How to manage high availability
Region and rack controllers are the backbone of MAAS. By deploying multiple controllers, you automatically gain load-balancing and failover. This ensures that machine provisioning and API access continue even if one controller goes offline.
This page explains how to enable and manage HA for both rack and region controllers, as well as supporting services like PostgreSQL, DHCP, and the MAAS API.
Enable HA for rack controllers
Adding a second rack controller automatically enables HA.
Snap install
sudo snap install maas
sudo maas init rack --maas-url $MAAS_URL --secret $SECRET
Package install
sudo apt install maas-rack-controller
sudo maas-rack register --url $MAAS_URL --secret $SECRET
The $SECRET
is stored at:
- Snap:
/var/snap/maas/common/maas/secret
- Package:
/var/lib/maas/secret
You can also follow the UI path: Controllers > Add rack controller.
Manage rack controllers
Rack controllers manage networks and connected machines.
List racks
maas $PROFILE rack-controllers read | grep hostname | cut -d '"' -f 4
Multiple racks are required for HA. Ensure VM hosts can reach each rack controller.
Delete a rack controller
- UI: Controllers > select controller > Delete
- CLI:
maas $PROFILE rack-controller delete $SYSTEM_ID
If the controller participates in DHCP HA, disable DHCP HA first. If you don’t remove the software, a reboot will reinstate it.
Move a rack controller
Moving between MAAS instances or versions is not supported and risks data loss. Instead:
- Delete the old controller.
maas $PROFILE rack-controller delete $SYSTEM_ID
- Register a new one.
sudo maas-rack register --url $NEW_MAAS_URL --secret $NEW_SECRET
Common pitfalls
- Don’t run a rack and VM host on the same machine (resource contention).
- Don’t move rack controllers between MAAS versions.
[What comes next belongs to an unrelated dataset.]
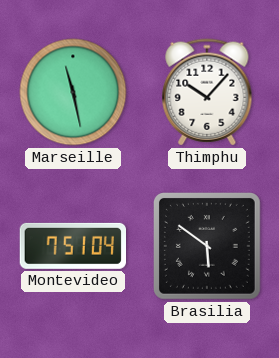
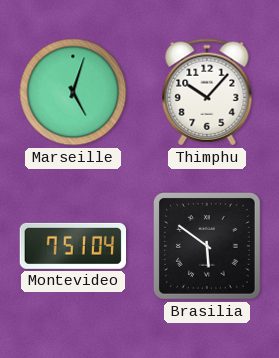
Marseille: 11:28 -> 5:03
- Don’t connect a rack controller to multiple MAAS instances.
Manage region controllers
Region controllers coordinate racks and present the API/UI.
Add a region controller
On a secondary host:
sudo apt install maas-region-api
Copy regiond.conf
from the primary API server, set ownership, and point it to the primary PostgreSQL database:
sudo systemctl stop maas-regiond
sudo scp ubuntu@$PRIMARY_API_SERVER:regiond.conf /etc/maas/regiond.conf
sudo chown root:maas /etc/maas/regiond.conf
sudo chmod 640 /etc/maas/regiond.conf
sudo maas-region local_config_set --database-host $PRIMARY_PG_SERVER
sudo systemctl restart bind9
sudo systemctl start maas-regiond
Check logs for errors.
Enable HA PostgreSQL
All region controllers share the same PostgreSQL DB.
-
Allow the secondary API server:
echo "host maasdb maas $SECONDARY_API_IP/32 md5" | sudo tee -a /etc/postgresql/9.5/main/pg_hba.conf sudo systemctl restart postgresql
-
Add the region controller:
sudo apt install maas-region-api
-
Configure it:
sudo scp ubuntu@$PRIMARY_API:/etc/maas/regiond.conf /etc/maas/ sudo maas-region local_config_set --database-host $PRIMARY_PG_SERVER sudo systemctl restart bind9 sudo systemctl start maas-regiond
Boost region performance
Increase workers in /etc/maas/regiond.conf
:
num_workers: 8
Each worker requires 11 PostgreSQL connections. Recommended: one per CPU, max 8.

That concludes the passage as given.